What did you think of the dummy one?


----------



## PhoebeC (Aug 17, 2022)

Well the ypsopump demo is useless. Loads of packaging, no contact off them, or booklet / instructions only a 3D model of the pump and a canula, with a freepost return letter.

 All it has done is show me the size of it which is much bigger than the omnipod and Mudtrum. I could likely keep those on for rugby, at least training if not matches but no way with the ypso. 

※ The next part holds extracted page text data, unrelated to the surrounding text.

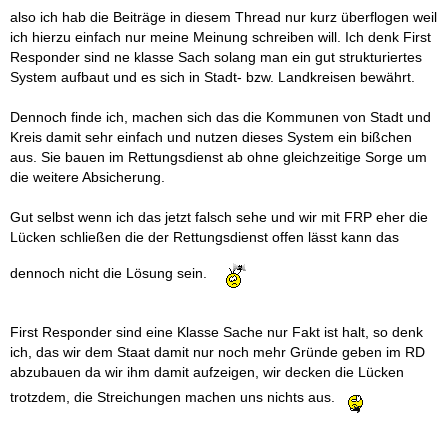
also ich hab die Beiträge in diesem Thread nur kurz überflogen weil
ich hierzu einfach nur meine Meinung schreiben will. Ich denk First
Responder sind ne klasse Sach solang man ein gut strukturiertes
System aufbaut und es sich in Stadt- bzw. Landkreisen bewährt.
Dennoch finde ich, machen sich das die Kommunen von Stadt und
Kreis damit sehr einfach und nutzen dieses System ein bißchen
aus. Sie bauen im Rettungsdienst ab ohne gleichzeitige Sorge um
die weitere Absicherung.
Gut selbst wenn ich das jetzt falsch sehe und wir mit FRP eher die
Lücken schließen die der Rettungsdienst offen lässt kann das
dennoch nicht die Lösung sein.
First Responder sind eine Klasse Sache nur Fakt ist halt, so denk
ich, das wir dem Staat damit nur noch mehr Gründe geben im RD
abzubauen da wir ihm damit aufzeigen, wir decken die Lücken
trotzdem, die Streichungen machen uns nichts aus.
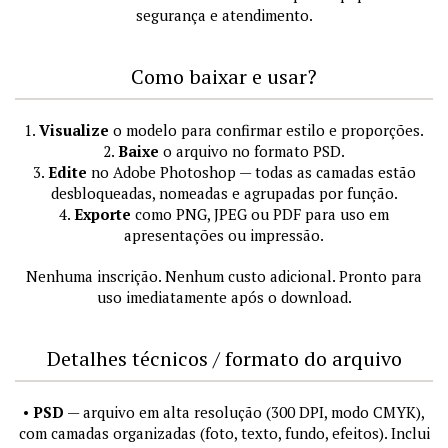
segurança e atendimento.
Como baixar e usar?
1.
Visualize
o modelo para confirmar estilo e proporções.
2.
Baixe
o arquivo no formato PSD.
3.
Edite
no Adobe Photoshop — todas as camadas estão
desbloqueadas, nomeadas e agrupadas por função.
4.
Exporte
como PNG, JPEG ou PDF para uso em
apresentações ou impressão.
Nenhuma inscrição. Nenhum custo adicional. Pronto para
uso imediatamente após o download.
Detalhes técnicos / formato do arquivo
•
PSD
— arquivo em alta resolução (300 DPI, modo CMYK),
com camadas organizadas (foto, texto, fundo, efeitos). Inclui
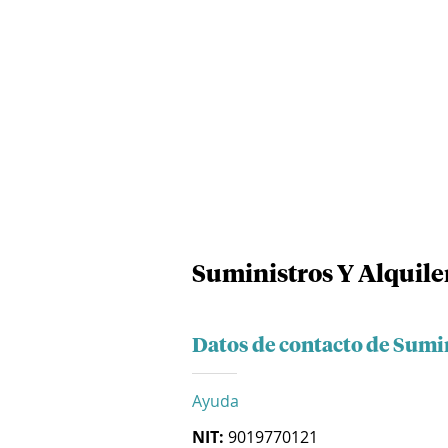
Suministros Y Alquile
Datos de contacto de Sumin
Ayuda
NIT:
9019770121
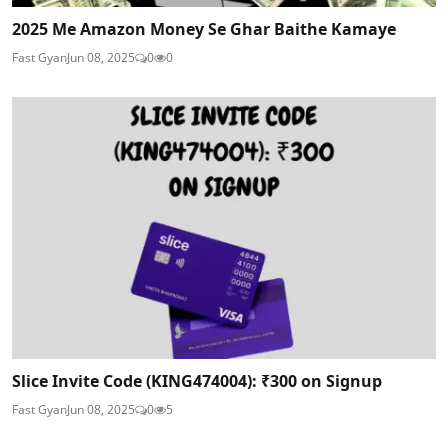
2025 Me Amazon Money Se Ghar Baithe Kamaye
Fast Gyan
Jun 08, 2025
0
0
Slice Invite Code (KING474004): ₹300 on Signup
Fast Gyan
Jun 08, 2025
0
5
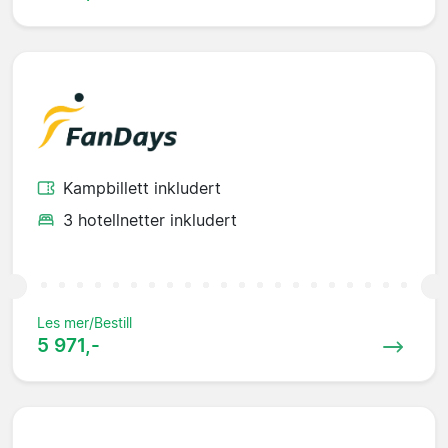
Kampbillett inkludert
3 hotellnetter inkludert
Les mer/Bestill
5 971,-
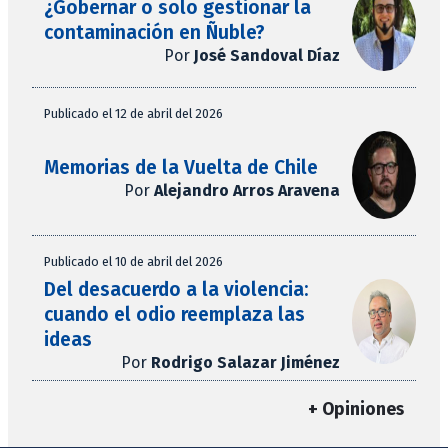
¿Gobernar o solo gestionar la
contaminación en Ñuble?
Por
José Sandoval Díaz
Publicado el 12 de abril del 2026
Memorias de la Vuelta de Chile
Por
Alejandro Arros Aravena
Publicado el 10 de abril del 2026
Del desacuerdo a la violencia:
cuando el odio reemplaza las
ideas
Por
Rodrigo Salazar Jiménez
+ Opiniones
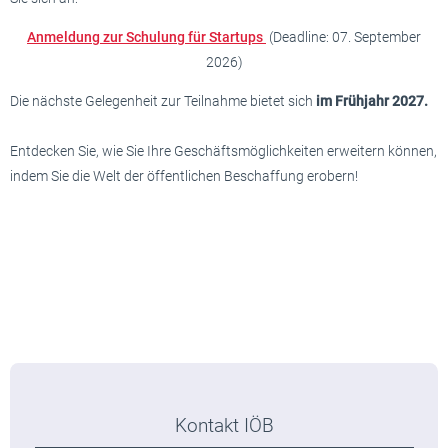
Anmeldung zur Schulung für Startups
(Deadline: 07. September
2026)
Die nächste Gelegenheit zur Teilnahme bietet sich
im Frühjahr 2027.
Entdecken Sie, wie Sie Ihre Geschäftsmöglichkeiten erweitern können,
indem Sie die Welt der öffentlichen Beschaffung erobern!
Kontakt IÖB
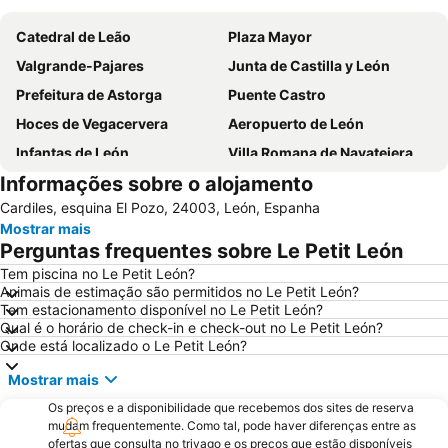
Catedral de Leão
Plaza Mayor
Valgrande-Pajares
Junta de Castilla y León
Prefeitura de Astorga
Puente Castro
Hoces de Vegacervera
Aeropuerto de León
Infantas de León
Villa Romana de Navatejera
Informações sobre o alojamento
Supernova Indie Weekend
San Esteban
Cardiles, esquina El Pozo, 24003, León, Espanha
Bairro úmido / molhado
Ayuntamiento
Mostrar mais
Termas romanas menores
Perguntas frequentes sobre Le Petit León
Tem piscina no Le Petit León?
Animais de estimação são permitidos no Le Petit León?
Tem estacionamento disponível no Le Petit León?
Qual é o horário de check-in e check-out no Le Petit León?
Onde está localizado o Le Petit León?
Mostrar mais
Os preços e a disponibilidade que recebemos dos sites de reserva
mudam frequentemente. Como tal, pode haver diferenças entre as
ofertas que consulta no trivago e os preços que estão disponíveis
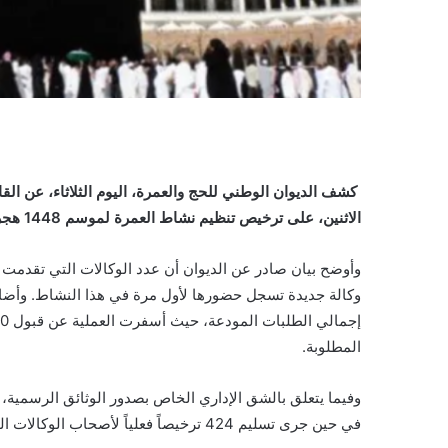
كشف الديوان الوطني للحج والعمرة، اليوم الثلاثاء، عن القا
الاثنين، على ترخيص تنظيم نشاط العمرة لموسم 1448 هجرية، والتي شملت 490 وكالة موزعة عبر مختلف ولايات الوطن.
المطلوبة.
في حين جرى تسليم 424 ترخيصاً فعلياً لأصحاب الوكالات المقبولة لتبدأ في مباشرة إجراءاتها التنظيمية.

Also I phoned Tandem T slim about a sample and these are only with the healthcare provider. And their line was poor and she had a very strong accent so I already don't like them. I am so picky with customer service.


----------



## Pumper_Sue (Aug 18, 2022)

PhoebeC said:


> Also I phoned Tandem T slim about a sample and these are only with the healthcare provider. And their line was poor and she had a very strong accent so I already don't like them. I am so picky with customer service.


I found their customer service fab, gawd knows what you would think of medtronic, barely speak English and the accents are so bad I end up by not continuing the call


----------



## Pumper_Sue (Aug 18, 2022)

PhoebeC said:


> Also I phoned Tandem T slim about a sample and these are only with the healthcare provider. And their line was poor and she had a very strong accent so I already don't like them. I am so picky with customer service.


As a matter of interest what sample were you expecting?
Cannulas are prescription only hence why you were told they were with health care P's.
Oh and they cost about £10 each.


----------



## Sally71 (Aug 18, 2022)

PhoebeC said:


> Also I phoned Tandem T slim about a sample and these are only with the healthcare provider. And their line was poor and she had a very strong accent so I already don't like them. I am so picky with customer service.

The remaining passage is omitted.